This weeks blog is a quick run through of essential information on clinical record keeping in the dental setting. Good notes are an essential tool for a dental professional and are a requirement both in dental school and throughout your dental career.
A patient’s clinical record may include:
- Clinical notes
- Radiographs
- Consent forms
- Photographs
- Study casts
- Audio or visual recordings of consultations
- Laboratory prescriptions
- Referral or other correspondence
- Investigations report
- NHS forms
The purpose of keeping good records is to have an accurate picture of treatment to refer to at every appointment – these can also be accessed when the patient isn’t present in order to treatment plan. Furthermore, good notes allow us to effectively communicate with other medical or dental professionals, especially when treatment planning a case which involves a number of disciplines. Or even when requesting investigations such as blood counts from an external source.
Here’s a list of key points on what to include in your notes for every patient, and if you follow this, you’ll know you have everything covered:
- Good patient records follow the four Cs.
- Contemporaneous – records should be made at, or very close to, the time of the examination, treatment, observation or discussion, and they should be dated and signed legibly.
- Clear – records should be written carefully, so that they can be understood by anyone who may need to read and interpret them.
- Concise – records should be just long enough to convey the essential information.
- Complete – all aspects of a patient’s visit should be recorded.
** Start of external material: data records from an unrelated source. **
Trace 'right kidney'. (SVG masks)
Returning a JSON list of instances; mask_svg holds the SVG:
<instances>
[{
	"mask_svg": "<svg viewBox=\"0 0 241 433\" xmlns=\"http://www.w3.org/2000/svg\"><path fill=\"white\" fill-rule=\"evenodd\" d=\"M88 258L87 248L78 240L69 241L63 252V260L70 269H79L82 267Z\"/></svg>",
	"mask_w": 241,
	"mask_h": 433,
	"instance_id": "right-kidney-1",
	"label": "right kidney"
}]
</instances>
This includes:
– Presenting complaints/reason for attendance – usually in patient’s own words
– Histories (medical (medications and allergies included), dental and social)
– Dental charting and BPE
– Findings on examination (E/O and I/O), including negative findings (e.g. no teeth tender to percussion)
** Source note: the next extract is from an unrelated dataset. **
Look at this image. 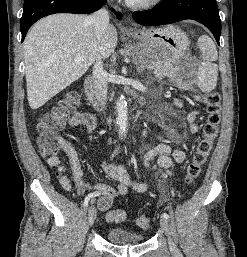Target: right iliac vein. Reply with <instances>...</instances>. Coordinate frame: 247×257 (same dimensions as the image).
Masks as SVG:
<instances>
[{"label": "right iliac vein", "mask_w": 247, "mask_h": 257, "mask_svg": "<svg viewBox=\"0 0 247 257\" xmlns=\"http://www.w3.org/2000/svg\"><path fill=\"white\" fill-rule=\"evenodd\" d=\"M96 208L94 205H91L88 210V224L89 226H92L94 224V221L96 219Z\"/></svg>", "instance_id": "obj_1"}]
</instances>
– Provisional diagnosis/ investigations done e.g radiographs/sensibility testing
– Definitive diagnosis
– Discussions about treatment options and risks and benefits
– Agreed treatment plan
– Consent to treatment
– Treatment given (LA/batch number/expiry and materials and instruments used)
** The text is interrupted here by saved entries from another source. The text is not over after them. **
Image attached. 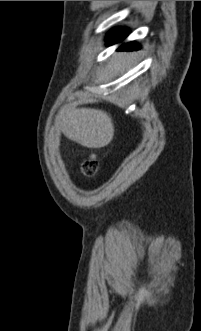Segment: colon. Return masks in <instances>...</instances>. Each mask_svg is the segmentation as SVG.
<instances>
[{"label": "colon", "instance_id": "1", "mask_svg": "<svg viewBox=\"0 0 201 331\" xmlns=\"http://www.w3.org/2000/svg\"><path fill=\"white\" fill-rule=\"evenodd\" d=\"M97 163L94 158L86 160L82 165V171L86 176H93L96 173Z\"/></svg>", "mask_w": 201, "mask_h": 331}]
</instances>
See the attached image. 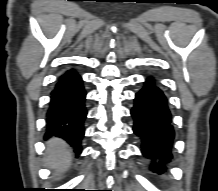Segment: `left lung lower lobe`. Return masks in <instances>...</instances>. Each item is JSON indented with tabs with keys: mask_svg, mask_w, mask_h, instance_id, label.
I'll use <instances>...</instances> for the list:
<instances>
[{
	"mask_svg": "<svg viewBox=\"0 0 218 191\" xmlns=\"http://www.w3.org/2000/svg\"><path fill=\"white\" fill-rule=\"evenodd\" d=\"M131 116L133 131L142 142V153L152 160L150 169L163 172L165 163L172 158L174 130L166 96L153 78H147L144 87L136 93Z\"/></svg>",
	"mask_w": 218,
	"mask_h": 191,
	"instance_id": "left-lung-lower-lobe-1",
	"label": "left lung lower lobe"
}]
</instances>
– Mishaps and complications.
I often find it handy to write what I plan to do at the next visit at the end, just to be more efficient, and also to give the patient a heads up on what to expect.
Request forms, such as those for pathology reports or radiographs, should be completed clearly with adequate detail, dated and signed legibly.
All reports should be seen, evaluated and initialled before being filed, with any abnormal results noted in the clinical record and any action recorded.
As an absolute minimum, NHS and private clinical records should be retained for:
- 11 years after the last entry for adults
- 11 years after the last entry for children or until they reach the age of 25 years, whichever is longer.